In its 98th report, laid in the House of Representatives last Friday, the SRC had recommended hikes of as much as 24 per cent for top office-holders, including the Prime Minister, Opposition Leader and Chief Justice. The proposed increases would take the PM’s salary from $48,000 to $59,860 and the Opposition Leader’s salary from $23,800 to $29,500. The new salaries, once approved, is expected to cost taxpayers over $74 million annually.
The SRC report also recommended higher salaries for the Chief Justice and members of the Judiciary, Senators, House Speaker, Deputy Speaker, Cabinet Ministers and non-Cabinet Ministers. Noting that the House Committee proposals put the salaries higher than those recommended by the SRC, the PM said the SRC was the legally constituted body to deal with salaries across the board.

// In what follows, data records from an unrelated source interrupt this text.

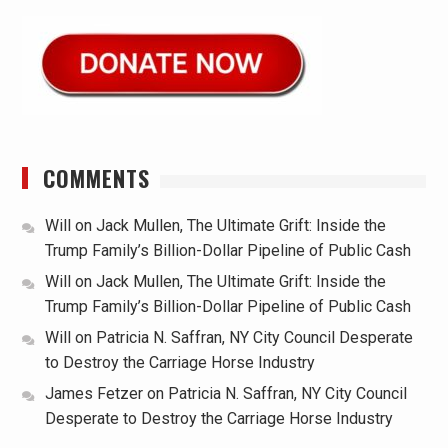
COMMENTS
Will
on
Jack Mullen, The Ultimate Grift: Inside the
Trump Family’s Billion-Dollar Pipeline of Public Cash
Will
on
Jack Mullen, The Ultimate Grift: Inside the
Trump Family’s Billion-Dollar Pipeline of Public Cash
Will
on
Patricia N. Saffran, NY City Council Desperate
to Destroy the Carriage Horse Industry
James Fetzer
on
Patricia N. Saffran, NY City Council
Desperate to Destroy the Carriage Horse Industry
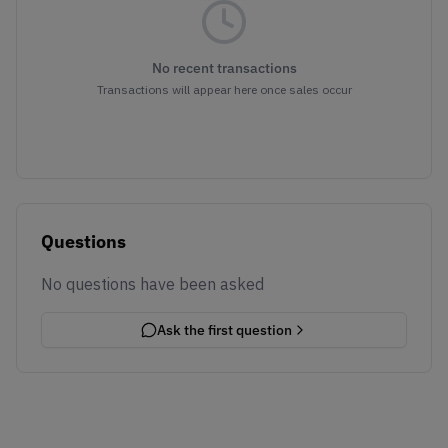
No recent transactions
Transactions will appear here once sales occur
Questions
No questions have been asked
Ask the first question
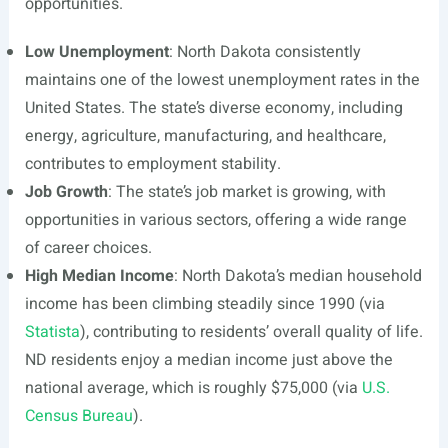
opportunities.
Low Unemployment
: North Dakota consistently
maintains one of the lowest unemployment rates in the
United States. The state’s diverse economy, including
energy, agriculture, manufacturing, and healthcare,
contributes to employment stability.
Job Growth
: The state’s job market is growing, with
opportunities in various sectors, offering a wide range
of career choices.
High Median Income
: North Dakota’s median household
income has been climbing steadily since 1990 (via
Statista
), contributing to residents’ overall quality of life.
ND residents enjoy a median income just above the
national average, which is roughly $75,000 (via
U.S.
Census Bureau
).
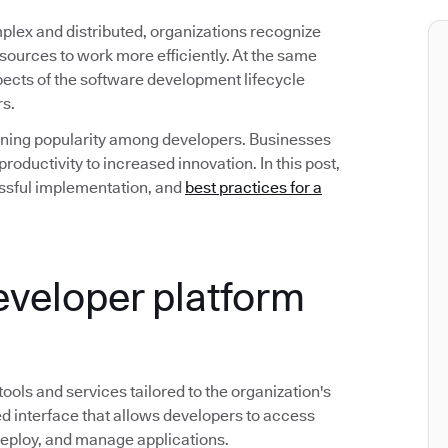
ex and distributed, organizations recognize
esources to work more efficiently. At the same
spects of the software development lifecycle
rs.
gaining popularity among developers. Businesses
roductivity to increased innovation. In this post,
ccessful implementation, and
best practices for a
developer platform
 tools and services tailored to the organization's
d interface that allows developers to access
deploy, and manage applications.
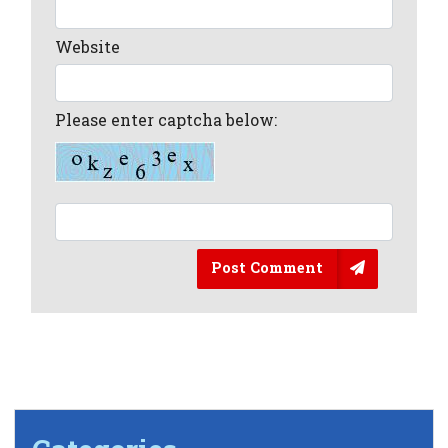
Website
Please enter captcha below:
Post Comment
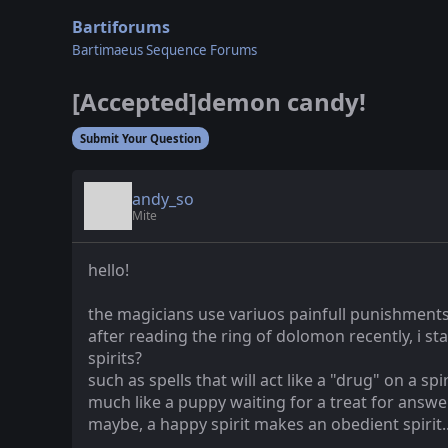
Bartiforums
Bartimaeus Sequence Forums
[Accepted]demon candy!
Submit Your Question
andy_so
Mite
hello!
the magicians use variuos painfull punishments 
after reading the ring of dolomon recently, i s
spirits?
such as spells that will act like a "drug" on a s
much like a puppy waiting for a treat for ans
maybe, a happy spirit makes an obedient spirit...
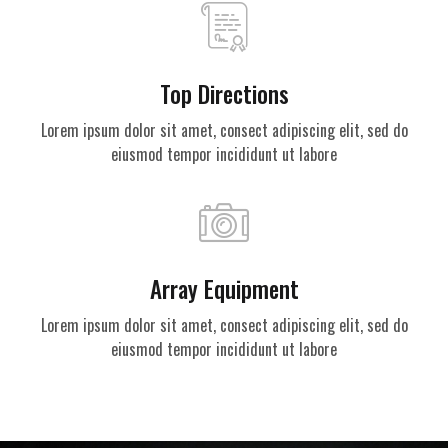
Top Directions
Lorem ipsum dolor sit amet, consect adipiscing elit, sed do
eiusmod tempor incididunt ut labore
Array Equipment
Lorem ipsum dolor sit amet, consect adipiscing elit, sed do
eiusmod tempor incididunt ut labore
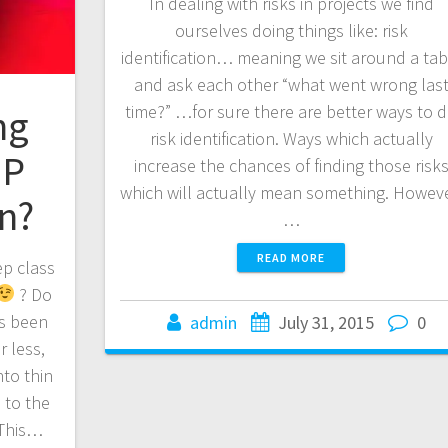
In dealing with risks in projects we find
ourselves doing things like: risk
identification… meaning we sit around a tab
and ask each other “what went wrong las
time?” …for sure there are better ways to 
ng
risk identification. Ways which actually
MP
increase the chances of finding those risk
which will actually mean something. Howeve
n?
…
READ MORE
ep class
? Do
as been
admin
July 31, 2015
0
r less,
to thin
 to the
 This…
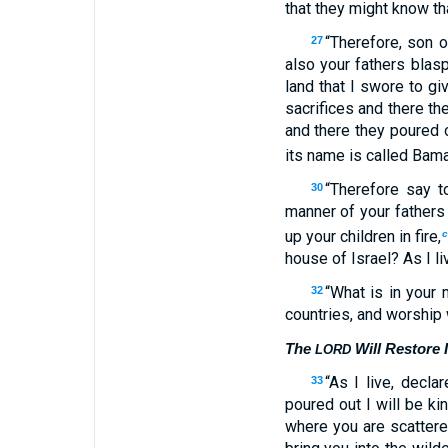
that they might know th
“Therefore, son 
27
also your fathers bla
land that I swore to gi
sacrifices and there th
and there they poured o
its name is called Bam
“Therefore say t
30
manner of your fathers
up your children in fire,
house of Israel? As I l
“What is in your 
32
countries, and worship
The
Will Restore I
LORD
“As I live, decl
33
poured out I will be ki
where you are scattere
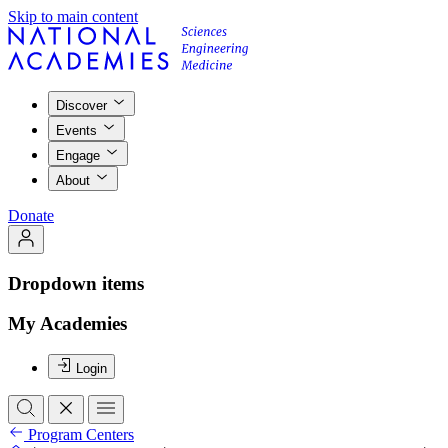
Skip to main content
Discover
Events
Engage
About
Donate
Dropdown items
My Academies
Login
Program Centers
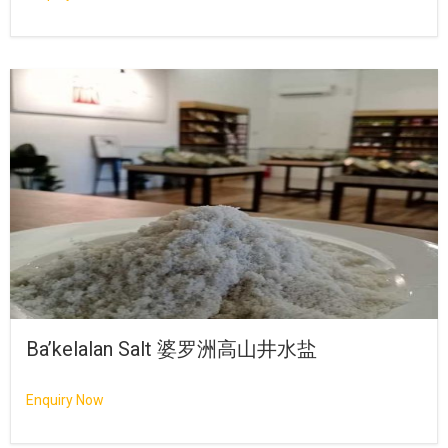
Ba’kelalan Salt 婆罗洲高山井水盐
Enquiry Now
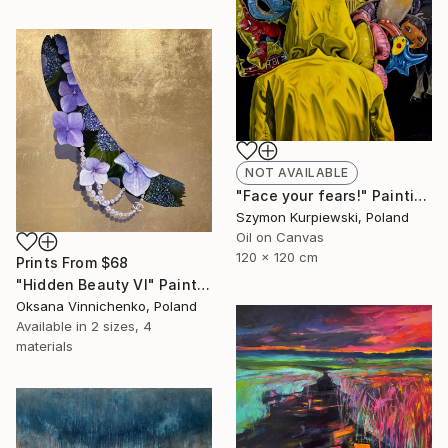
NOT AVAILABLE
"Face your fears!" Painting
Szymon Kurpiewski, Poland
Oil on Canvas
120 x 120 cm
Prints From
$68
"Hidden Beauty Vl" Painting
Oksana Vinnichenko, Poland
Available in
2 sizes, 4
materials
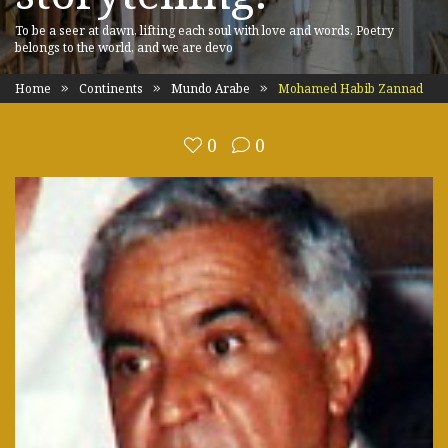
To be a seer at dawn, lifting each soul with love and words. Poetry
belongs to the world, and we are devo
Home
Continents
Mundo Arabe
Mohamed Habib Zannad
0
0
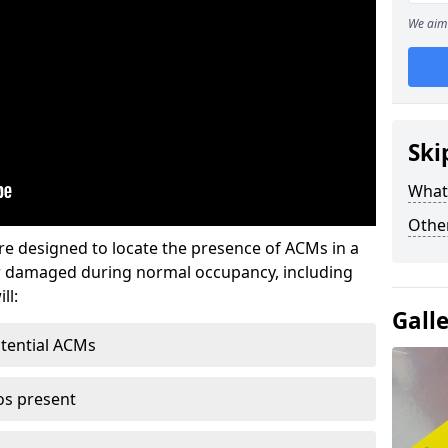
We aim 
Ski
What
Othe
re designed to locate the presence of ACMs in a
or damaged during normal occupancy, including
ll:
Gall
otential ACMs
os present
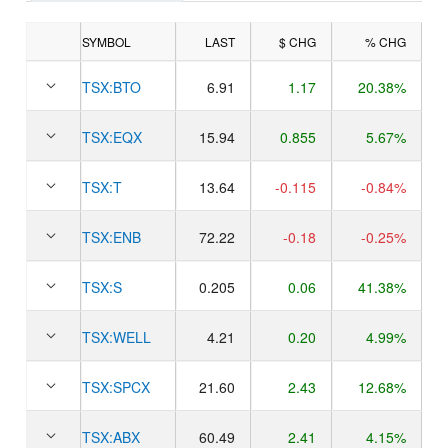
SYMBOL
LAST
$ CHG
% CHG
TSX:
BTO
6.91
1.17
20.38%
TSX:
EQX
15.94
0.855
5.67%
TSX:
T
13.64
-0.115
-0.84%
TSX:
ENB
72.22
-0.18
-0.25%
TSX:
S
0.205
0.06
41.38%
TSX:
WELL
4.21
0.20
4.99%
TSX:
SPCX
21.60
2.43
12.68%
TSX:
ABX
60.49
2.41
4.15%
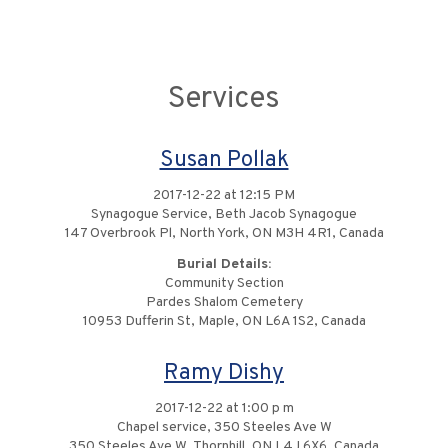
Services
Susan Pollak
2017-12-22 at 12:15 PM
Synagogue Service, Beth Jacob Synagogue
147 Overbrook Pl, North York, ON M3H 4R1, Canada
Burial Details:
Community Section
Pardes Shalom Cemetery
10953 Dufferin St, Maple, ON L6A 1S2, Canada
Ramy Dishy
2017-12-22 at 1:00 p m
Chapel service, 350 Steeles Ave W
350 Steeles Ave W, Thornhill, ON L4J 6X6, Canada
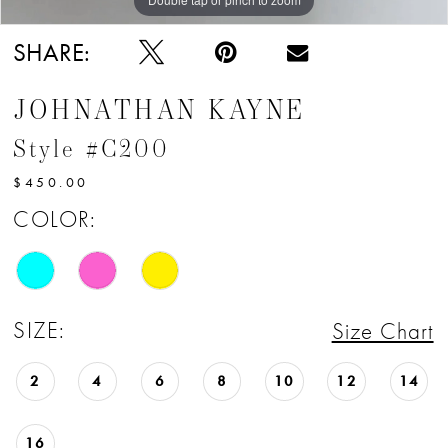
SHARE:
JOHNATHAN KAYNE
Style #C200
$450.00
COLOR:
SIZE:
Size Chart
2
4
6
8
10
12
14
16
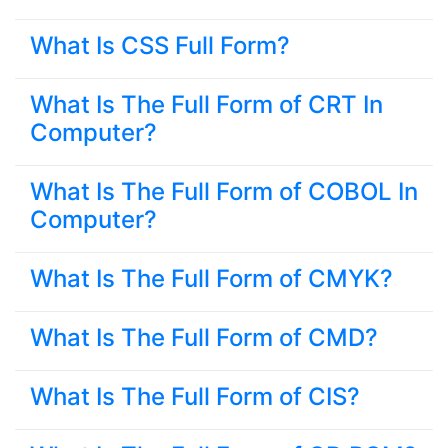
What Is CSS Full Form?
What Is The Full Form of CRT In
Computer?
What Is The Full Form of COBOL In
Computer?
What Is The Full Form of CMYK?
What Is The Full Form of CMD?
What Is The Full Form of CIS?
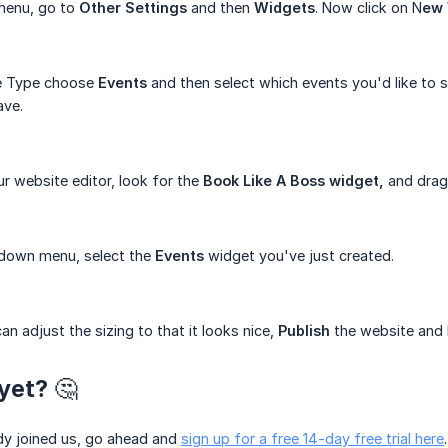
menu, go to
Other Settings
and then
Widgets
. Now click on N
ew 
e Type choose
Events
and then select which events you'd like to 
ave.
r website editor, look for the
Book Like A Boss widget,
and drag 
down menu, select the
Events
widget you've just created.
can adjust the sizing to that it looks nice,
Publish
the website and l
yet? 🤔
ady joined us, go ahead and
sign up for a free 14-day free trial here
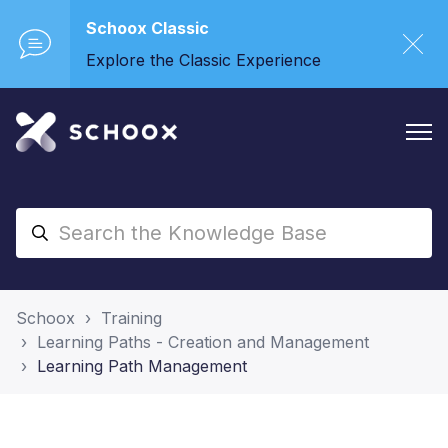
Schoox Classic
Explore the Classic Experience
Schoox
Training
Learning Paths - Creation and Management
Learning Path Management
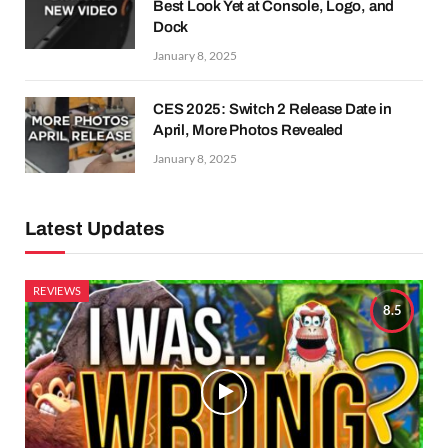
Best Look Yet at Console, Logo, and
Dock
January 8, 2025
CES 2025: Switch 2 Release Date in
April, More Photos Revealed
January 8, 2025
Latest Updates
REVIEWS
8.5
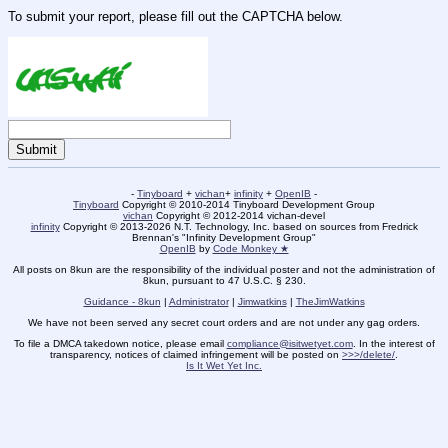
To submit your report, please fill out the CAPTCHA below.
-
Tinyboard
+
vichan
+
infinity
+
OpenIB
-
Tinyboard
Copyright © 2010-2014 Tinyboard Development Group
vichan
Copyright © 2012-2014 vichan-devel
infinity
Copyright © 2013-2026 N.T. Technology, Inc. based on sources from Fredrick
Brennan's "Infinity Development Group"
OpenIB
by
Code Monkey ★
All posts on 8kun are the responsibility of the individual poster and not the administration of
8kun, pursuant to 47 U.S.C. § 230.
Guidance - 8kun
|
Administrator
|
Jimwatkins
|
TheJimWatkins
We have not been served any secret court orders and are not under any gag orders.
To file a DMCA takedown notice, please email
compliance@isitwetyet.com
. In the interest of
transparency, notices of claimed infringement will be posted on
>>>/delete/
.
Is It Wet Yet Inc.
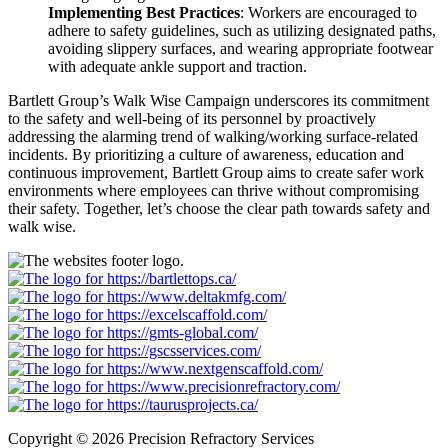
Implementing Best Practices
:
Workers are encouraged to
adhere
to safety guidelines, such as utilizing designated paths,
avoiding slippery surfaces, and wearing appropriate footwear
with adequate ankle support and traction.
Bartlett Group’s Walk Wise Campaign underscores its commitment
to the safety and well-being of its personnel by proactively
addressing the alarming trend of walking/working surface-related
incidents. By prioritizing a culture of awareness, education and
continuous improvement, Bartlett Group aims to create safer work
environments where employees can thrive without compromising
their safety. Together, let’s choose the clear path towards safety and
walk wise.
Copyright © 2026 Precision Refractory Services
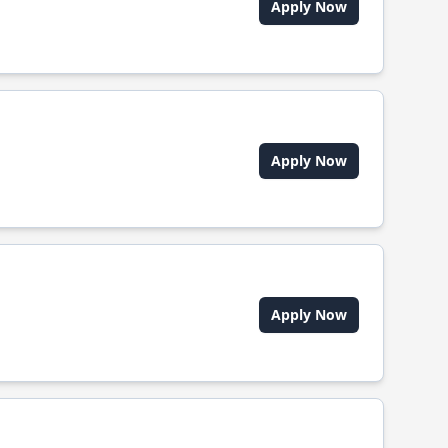
Apply Now
Apply Now
Apply Now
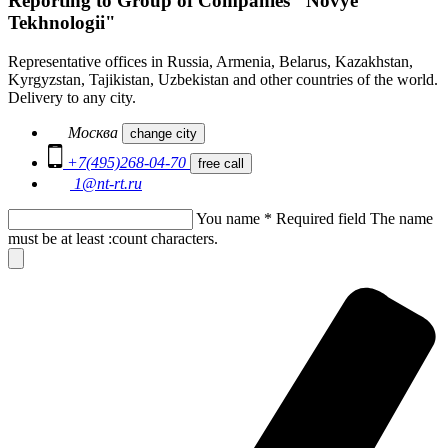
Reporting to Group of Companies "Novye
Tekhnologii"
Representative offices in Russia, Armenia, Belarus, Kazakhstan,
Kyrgyzstan, Tajikistan, Uzbekistan and other countries of the world.
Delivery to any city.
Москва
change city
+7(495)268-04-70
free call
1@nt-rt.ru
You name
*
Required field
The name
must be at least :count characters.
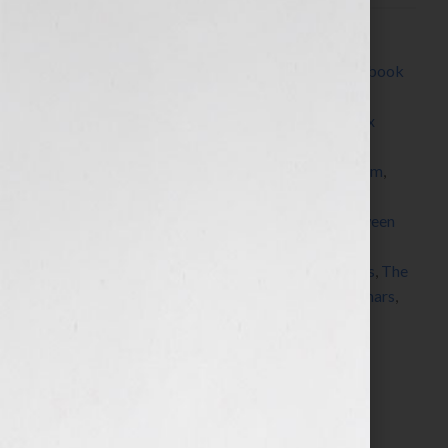
Filed Under:
Blog
Tagged With:
author
,
Blog
,
book
,
book platform
,
book
proposal
,
brand
,
Brown Books
,
Channel 4
,
CNN
,
coaching
,
Dallas
,
dream
,
e-book
,
Fox Business
,
Fox
News
,
Good Morning America
,
insurance
,
Kim
Kardashian
,
KRON
,
Marketing
,
marketing platform
,
Milli Brown
,
pitch
,
platform
,
podcasts
,
publicity
,
published
,
publisher
,
query letter
,
radio
,
read between
the lines
,
Sarah Palin
,
seminars
,
Shawn Edgington
,
speaker
,
speaking
,
success
,
teleconferences
,
Texas
,
The
Today Show
,
The View
,
View From The Bay
,
webinars
,
website
,
Your Book Is Your Hook
Search…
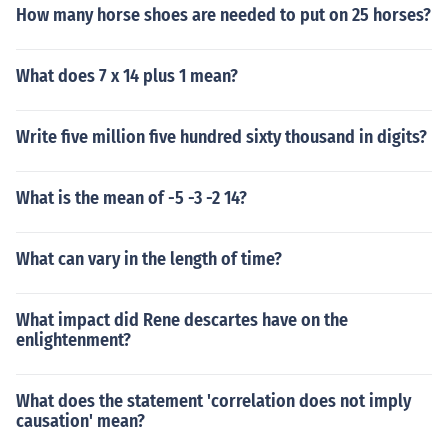
How many horse shoes are needed to put on 25 horses?
What does 7 x 14 plus 1 mean?
Write five million five hundred sixty thousand in digits?
What is the mean of -5 -3 -2 14?
What can vary in the length of time?
What impact did Rene descartes have on the
enlightenment?
What does the statement 'correlation does not imply
causation' mean?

“The matter will be taken to Parliament on Friday (tomorrow). We will stay within the law,” she said. “That is to say, what is recommended by the SRC.” However, a subsequent statement issued by the Office of the Prime Minister said Cabinet has rejected SRC proposals to remove the benefits currently being paid to office-holders, including MPs being exempted from paying import duty, VAT and motor vehicle taxes.
Several MPs felt the SRC did not recognise the realities of the “demands and the considerable time and effort required to serve at the parliamentary level. They argued that it was a full-time job.
The statement commented:
• “Higher levels of salary increases plus new duty, professional and housing allowances were proposed against what the House Committee said were compelling arguments, highlighting among other matters assessments with comparable private-sector jobs.
• “Cabinet noted it was mindful of the arguments made in the House Committee Report, including the fact that the last pay increases for MPs were implemented eight years ago.
• “In the last SRC review of 2008/2009 it was recommended and agreed by the then Cabinet to maintain existing salary levels.
• “Cabinet, however, pointed out that in view of the country’s present economic challenges and particularly the level of pay increases maintained for public service officers and even workers in the private sector, it agreed that it was not appropriate to implement the much higher levels of remuneration increases to top office-holders and MPs as suggested in the House report.
• “Further, Cabinet was advised that the Constitution and other laws ‘in very express terms protected the remuneration arrangements of certain office holders’ and therefore any proposed limitation the tax/duty exemptions will violate the Constitution.
• “In light of this, Cabinet decided that the existing benefits afforded for the purchase of motor vehicles will be retained.”